Predictive analytics does just what it sounds like: it analyzes data to figure out what might happen in the future. As with most predictions, it’s never 100% correct, but big data and artificial intelligence are making it a lot more accurate.
While it was once a relatively specialized branch of mathematics and computer science, new predictive technologies are more accessible and easily applicable: businesses use it on customers, researchers use it on diseases, advertising agencies use it to target consumers, banks use it to prevent fraud, and the list goes on. So how does predictive analytics really work, what does it predict, and how reliable are its forecasts?
How does it work?
Predictive analytics has a few general steps:
- Figure out what you want to predict: how long will it take you to drive from point A to point B?
- Gather historical/current data: your/others’ past experiences on this route/current conditions.
- Identify important factors: day of the week, time of day, weather, frequency of delays, etc.
- Create and “train” a model: try to figure out how each factor has historically influenced driving time.
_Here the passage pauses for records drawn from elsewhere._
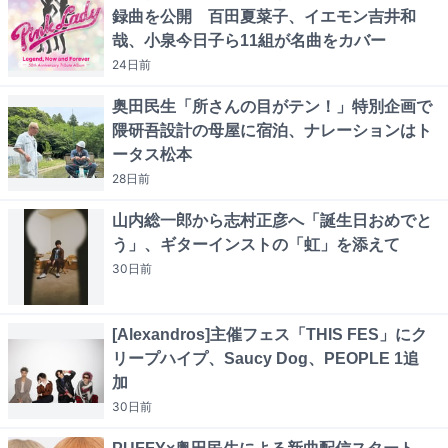
録曲を公開 百田夏菜子、イエモン吉井和
哉、小泉今日子ら11組が名曲をカバー
24日
前
奥田民生「所さんの目がテン！」特別企画で
隈研吾設計の母屋に宿泊、ナレーションはト
ータス松本
28日
前
山内総一郎から志村正彦へ「誕生日おめでと
う」、ギターインストの「虹」を添えて
30日
前
[Alexandros]主催フェス「THIS FES」にク
リープハイプ、Saucy Dog、PEOPLE 1追
加
30日
前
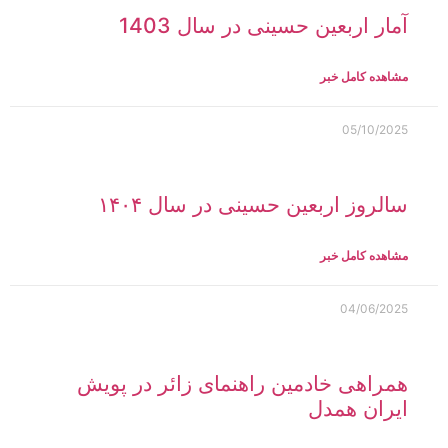
آمار اربعین حسینی در سال 1403
مشاهده کامل خبر
05/10/2025
سالروز اربعین حسینی در سال ۱۴۰۴
مشاهده کامل خبر
04/06/2025
همراهی خادمین راهنمای زائر در پویش
ایران همدل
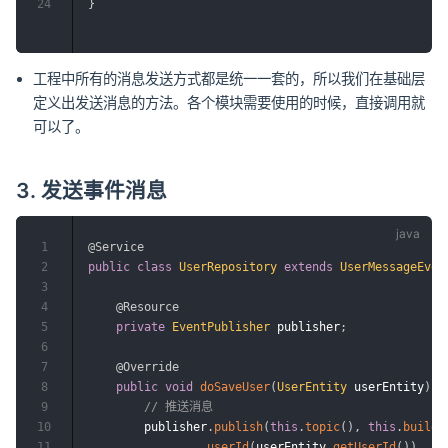
24
}
工程中所有的消息发送方式都是统一一套的，所以我们在基础层
定义出发送消息的方法。各个模块需要使用的时候，直接调用就
可以了。
3. 发送事件消息
1
@Service
2
public
class
UserRepository
extends
UserMessageEven
3
4
@Resource
5
private
EventPublisher
 publisher
;
6
7
@Override
8
public
void
doSaveUser
(
UserEntity
 userEntity
)
{
9
// 推送消息
10
        publisher
.
publish
(
this
.
topic
(
)
,
this
.
buildE
11
.
userId
(
userEntity
.
getUserId
(
)
)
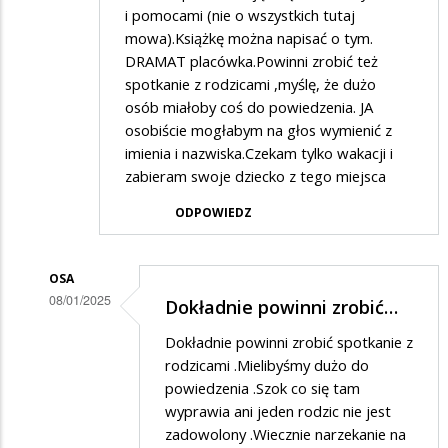
i pomocami (nie o wszystkich tutaj
mowa).Książkę można napisać o tym.
DRAMAT placówka.Powinni zrobić też
spotkanie z rodzicami ,myślę, że dużo
osób miałoby coś do powiedzenia. JA
osobiście mogłabym na głos wymienić z
imienia i nazwiska.Czekam tylko wakacji i
zabieram swoje dziecko z tego miejsca
ODPOWIEDZ
OSA
08/01/2025
Dokładnie powinni zrobić…
Dodane
Dokładnie powinni zrobić spotkanie z
przez
rodzicami .Mielibyśmy dużo do
Rodzic
powiedzenia .Szok co się tam
wyprawia ani jeden rodzic nie jest
w
zadowolony .Wiecznie narzekanie na
odpowiedzi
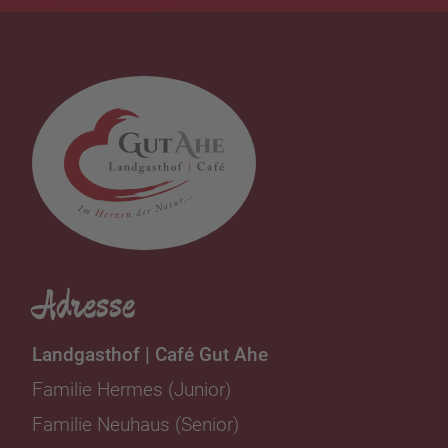
Adresse
Landgasthof | Café Gut Ahe
Familie Hermes (Junior)
Familie Neuhaus (Senior)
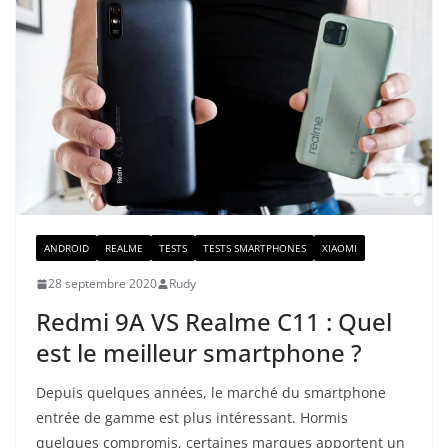
ANDROID
REALME
TESTS
TESTS SMARTPHONES
XIAOMI
28 septembre 2020
Rudy
Redmi 9A VS Realme C11 : Quel
est le meilleur smartphone ?
Depuis quelques années, le marché du smartphone
entrée de gamme est plus intéressant. Hormis
quelques compromis, certaines marques apportent un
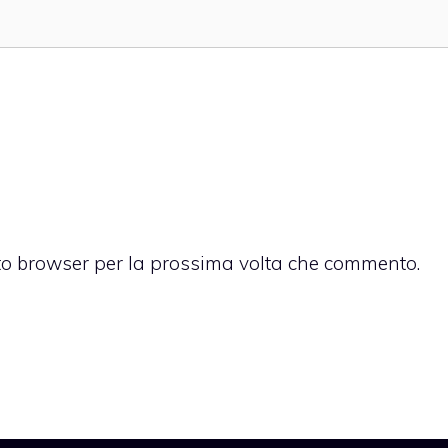
sto browser per la prossima volta che commento.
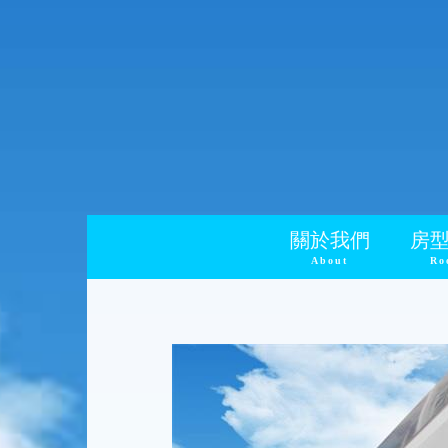
關於我們
房
About
Ro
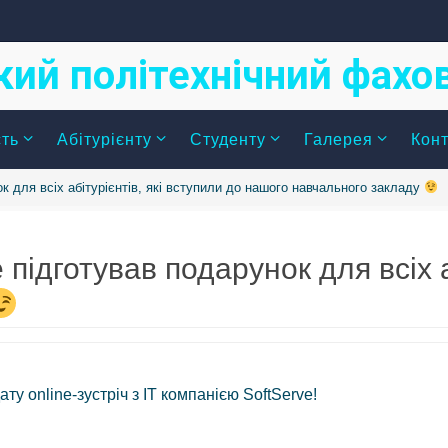
кий політехнічний фах
сть
Абітурієнту
Студенту
Галерея
Конт
к для всіх абітурієнтів, які вступили до нашого навчального закладу
підготував подарунок для всіх а
ту online-зустріч з IT компанією SoftServe!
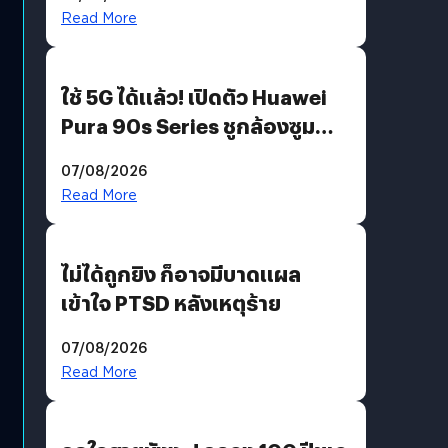
บริโภคและ B2B
Read More
ใช้ 5G ได้แล้ว! เปิดตัว Huawei
Pura 90s Series ชูกล้องซูม
200 MP ในรุ่นท็อป
07/08/2026
Read More
ไม่ได้ถูกยิง ก็อาจมีบาดแผล
เข้าใจ PTSD หลังเหตุร้าย
07/08/2026
Read More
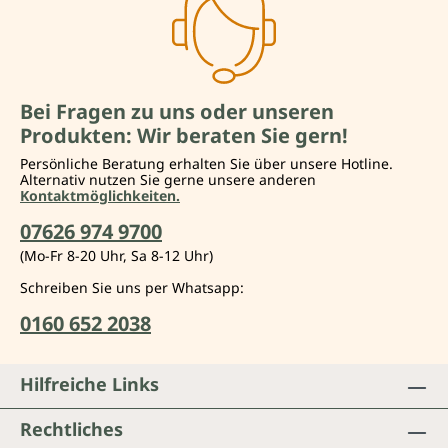
Bei Fragen zu uns oder unseren
Produkten: Wir beraten Sie gern!
Persönliche Beratung erhalten Sie über unsere Hotline.
Alternativ nutzen Sie gerne unsere anderen
Kontaktmöglichkeiten.
07626 974 9700
(Mo-Fr 8-20 Uhr, Sa 8-12 Uhr)
Schreiben Sie uns per Whatsapp:
0160 652 2038
Hilfreiche Links
Rechtliches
- Plug in your current information and get the result: on a warm Monday at 17:30, your drive will take you thirty minutes.
That’s a simple example, but if you’ve ever taken a look at Google Maps’ traffic predictions, you’ve used something like this. How accurate it is depends on the quality of historical and real-time data that’s available, but it can almost always make a pretty close guess, which is what predictive analytics is all about.
What does it predict?
Predictive analytics is being productively used in medical research, finance, manufacturing, supply chains, and elsewhere, but one of the most profitable applications for this technology is to analyze and predict customer behavior. If you’ve ever wondered why your data is such a precious commodity, this is one of the main reasons. With access to large amounts of historical user data, it’s a lot easier for companies to figure out how they can press consumers’ buttons.
In healthcare and medicine, predictive analytics is being used mostly to optimize treatments and find new ways to fight diseases. By analyzing historical patient data, hospitals can reduce the number of patients who need to come back, create more personalized treatment plans and get more accurate risk assessments. Predictive analytics models are also important for disease research, using data generated by patients and populations to identify risk factors, treatment results, and more.
Applications in finance are similarly focused around risk – specifically, who is a safe bet for a loan or an account? Applying predictive analytics can help financial institutions identify people who are at high risk for default and flag fraud activity more effectively.
But no industry is quite as enthused about predictive analytics as retail and advertising are. Imagine if you could watch your customer’s every move, feed it into a massive database, and analyze it for patterns. You could find out who is most likely to stop using your service, what makes people keep using your product, who is most likely to react to certain ads, who to target with your campaigns – all with data that can be updated and analyzed in real time.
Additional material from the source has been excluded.